▶ Task to complete
Please report each line of the data below that contains "mieten".

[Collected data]
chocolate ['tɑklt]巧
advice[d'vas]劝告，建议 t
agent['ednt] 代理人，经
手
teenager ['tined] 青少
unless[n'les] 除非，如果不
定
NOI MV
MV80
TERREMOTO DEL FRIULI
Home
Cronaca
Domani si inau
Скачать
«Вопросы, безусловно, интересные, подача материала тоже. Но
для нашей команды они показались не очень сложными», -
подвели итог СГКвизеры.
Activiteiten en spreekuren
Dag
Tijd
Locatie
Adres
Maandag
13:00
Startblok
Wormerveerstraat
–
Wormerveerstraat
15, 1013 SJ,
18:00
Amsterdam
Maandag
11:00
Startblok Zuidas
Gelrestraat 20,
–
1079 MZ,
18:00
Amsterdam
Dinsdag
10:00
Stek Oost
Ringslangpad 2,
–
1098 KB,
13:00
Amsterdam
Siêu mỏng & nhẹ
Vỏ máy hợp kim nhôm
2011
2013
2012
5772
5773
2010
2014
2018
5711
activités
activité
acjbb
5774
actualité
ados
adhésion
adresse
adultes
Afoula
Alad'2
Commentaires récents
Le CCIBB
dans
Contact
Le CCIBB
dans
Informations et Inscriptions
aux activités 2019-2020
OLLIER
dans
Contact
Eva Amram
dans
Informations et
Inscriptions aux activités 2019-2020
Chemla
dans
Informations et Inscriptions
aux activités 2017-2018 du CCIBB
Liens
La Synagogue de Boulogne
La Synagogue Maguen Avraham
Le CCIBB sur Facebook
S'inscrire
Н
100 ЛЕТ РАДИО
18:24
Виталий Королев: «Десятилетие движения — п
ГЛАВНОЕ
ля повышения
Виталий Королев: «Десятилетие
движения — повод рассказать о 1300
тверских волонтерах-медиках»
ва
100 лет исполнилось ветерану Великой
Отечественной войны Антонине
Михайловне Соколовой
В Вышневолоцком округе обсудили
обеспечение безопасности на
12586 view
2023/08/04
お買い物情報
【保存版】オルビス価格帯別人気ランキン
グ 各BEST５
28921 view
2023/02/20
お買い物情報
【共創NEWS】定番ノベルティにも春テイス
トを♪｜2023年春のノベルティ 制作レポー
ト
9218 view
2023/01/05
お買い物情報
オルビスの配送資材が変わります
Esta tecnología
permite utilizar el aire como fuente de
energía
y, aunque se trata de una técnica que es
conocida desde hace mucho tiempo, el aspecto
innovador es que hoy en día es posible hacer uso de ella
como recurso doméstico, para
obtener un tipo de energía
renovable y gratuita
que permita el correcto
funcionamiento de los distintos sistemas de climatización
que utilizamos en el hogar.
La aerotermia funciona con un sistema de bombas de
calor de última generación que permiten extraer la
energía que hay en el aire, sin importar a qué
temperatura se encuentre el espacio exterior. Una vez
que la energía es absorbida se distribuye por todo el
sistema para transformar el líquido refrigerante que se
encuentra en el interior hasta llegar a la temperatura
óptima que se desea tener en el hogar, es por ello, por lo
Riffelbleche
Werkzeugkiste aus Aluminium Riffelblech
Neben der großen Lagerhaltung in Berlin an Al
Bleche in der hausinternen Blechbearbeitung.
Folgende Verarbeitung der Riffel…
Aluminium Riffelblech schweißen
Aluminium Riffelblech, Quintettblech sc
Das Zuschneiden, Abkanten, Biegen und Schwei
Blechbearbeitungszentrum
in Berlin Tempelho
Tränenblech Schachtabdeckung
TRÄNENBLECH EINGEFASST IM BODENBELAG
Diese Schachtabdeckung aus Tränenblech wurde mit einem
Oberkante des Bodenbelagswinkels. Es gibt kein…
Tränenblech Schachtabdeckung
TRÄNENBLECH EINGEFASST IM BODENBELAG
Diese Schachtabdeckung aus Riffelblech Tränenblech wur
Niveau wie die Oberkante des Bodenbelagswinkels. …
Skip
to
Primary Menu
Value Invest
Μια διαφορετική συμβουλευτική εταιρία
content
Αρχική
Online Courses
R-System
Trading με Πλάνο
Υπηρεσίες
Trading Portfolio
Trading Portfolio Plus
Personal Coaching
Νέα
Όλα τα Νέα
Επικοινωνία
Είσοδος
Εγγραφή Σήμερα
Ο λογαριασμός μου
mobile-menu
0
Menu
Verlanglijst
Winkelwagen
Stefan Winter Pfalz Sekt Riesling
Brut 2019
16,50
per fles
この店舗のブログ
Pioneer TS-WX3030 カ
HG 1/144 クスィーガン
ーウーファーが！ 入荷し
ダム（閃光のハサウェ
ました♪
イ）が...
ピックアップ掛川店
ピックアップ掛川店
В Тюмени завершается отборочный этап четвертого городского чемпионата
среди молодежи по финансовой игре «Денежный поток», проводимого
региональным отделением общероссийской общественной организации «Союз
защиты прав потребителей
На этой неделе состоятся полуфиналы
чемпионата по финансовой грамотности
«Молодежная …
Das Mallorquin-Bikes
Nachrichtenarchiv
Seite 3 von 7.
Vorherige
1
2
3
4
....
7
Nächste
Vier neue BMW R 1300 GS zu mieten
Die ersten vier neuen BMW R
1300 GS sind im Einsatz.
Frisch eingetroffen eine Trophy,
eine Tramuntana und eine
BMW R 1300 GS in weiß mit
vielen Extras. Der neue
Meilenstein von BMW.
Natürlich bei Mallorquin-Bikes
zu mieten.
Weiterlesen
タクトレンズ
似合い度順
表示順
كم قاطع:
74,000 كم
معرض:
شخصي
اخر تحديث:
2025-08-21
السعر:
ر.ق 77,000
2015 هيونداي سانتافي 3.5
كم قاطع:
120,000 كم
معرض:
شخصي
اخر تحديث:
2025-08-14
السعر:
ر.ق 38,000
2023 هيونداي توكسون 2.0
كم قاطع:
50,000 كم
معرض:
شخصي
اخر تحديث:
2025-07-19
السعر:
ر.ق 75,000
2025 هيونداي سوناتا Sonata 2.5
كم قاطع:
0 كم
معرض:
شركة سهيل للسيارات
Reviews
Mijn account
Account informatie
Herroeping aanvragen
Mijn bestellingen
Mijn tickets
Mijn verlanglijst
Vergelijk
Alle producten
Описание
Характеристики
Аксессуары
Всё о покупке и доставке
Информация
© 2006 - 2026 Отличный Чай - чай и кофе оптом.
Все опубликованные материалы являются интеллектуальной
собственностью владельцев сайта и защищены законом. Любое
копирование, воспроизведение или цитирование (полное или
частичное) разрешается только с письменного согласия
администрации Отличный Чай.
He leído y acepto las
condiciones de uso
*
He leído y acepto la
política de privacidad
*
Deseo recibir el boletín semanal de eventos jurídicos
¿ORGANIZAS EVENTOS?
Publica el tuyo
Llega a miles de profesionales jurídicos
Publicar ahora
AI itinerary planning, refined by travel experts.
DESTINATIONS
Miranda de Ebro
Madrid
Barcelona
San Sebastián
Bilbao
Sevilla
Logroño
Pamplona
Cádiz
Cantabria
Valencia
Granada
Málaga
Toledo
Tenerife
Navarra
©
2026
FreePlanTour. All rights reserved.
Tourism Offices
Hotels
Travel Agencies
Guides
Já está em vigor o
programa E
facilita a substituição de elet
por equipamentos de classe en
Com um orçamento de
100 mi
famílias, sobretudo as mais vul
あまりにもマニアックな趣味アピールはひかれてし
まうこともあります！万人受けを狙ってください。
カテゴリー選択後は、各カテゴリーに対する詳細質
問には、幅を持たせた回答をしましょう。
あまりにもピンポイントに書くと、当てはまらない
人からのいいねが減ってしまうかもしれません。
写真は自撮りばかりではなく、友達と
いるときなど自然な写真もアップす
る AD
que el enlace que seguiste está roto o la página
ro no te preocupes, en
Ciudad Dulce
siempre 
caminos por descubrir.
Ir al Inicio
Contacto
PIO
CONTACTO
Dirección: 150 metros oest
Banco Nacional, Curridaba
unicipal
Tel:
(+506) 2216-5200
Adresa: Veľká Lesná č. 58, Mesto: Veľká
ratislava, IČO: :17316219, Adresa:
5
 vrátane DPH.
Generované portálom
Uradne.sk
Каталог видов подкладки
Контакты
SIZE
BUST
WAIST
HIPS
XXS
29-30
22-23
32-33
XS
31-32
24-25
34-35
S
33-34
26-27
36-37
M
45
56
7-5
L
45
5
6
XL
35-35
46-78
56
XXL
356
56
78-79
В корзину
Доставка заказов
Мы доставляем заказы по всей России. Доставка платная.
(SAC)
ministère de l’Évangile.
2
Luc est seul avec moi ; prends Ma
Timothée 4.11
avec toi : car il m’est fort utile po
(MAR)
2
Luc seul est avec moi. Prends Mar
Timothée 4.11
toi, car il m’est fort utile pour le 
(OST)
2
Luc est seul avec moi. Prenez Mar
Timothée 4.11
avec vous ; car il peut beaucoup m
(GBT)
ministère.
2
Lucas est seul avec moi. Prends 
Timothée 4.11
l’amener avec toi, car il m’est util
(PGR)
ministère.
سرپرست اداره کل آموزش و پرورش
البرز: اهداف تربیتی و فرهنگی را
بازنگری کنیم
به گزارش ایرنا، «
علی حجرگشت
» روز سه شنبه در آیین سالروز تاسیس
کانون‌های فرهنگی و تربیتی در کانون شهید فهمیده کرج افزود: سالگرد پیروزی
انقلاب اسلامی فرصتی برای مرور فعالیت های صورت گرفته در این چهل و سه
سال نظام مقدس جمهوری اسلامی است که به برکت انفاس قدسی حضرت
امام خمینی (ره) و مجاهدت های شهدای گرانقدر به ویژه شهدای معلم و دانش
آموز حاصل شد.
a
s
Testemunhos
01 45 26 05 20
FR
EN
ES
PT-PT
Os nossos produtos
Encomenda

▶ Solution to the problem
Vier neue BMW R 1300 GS zu mieten
zu mieten.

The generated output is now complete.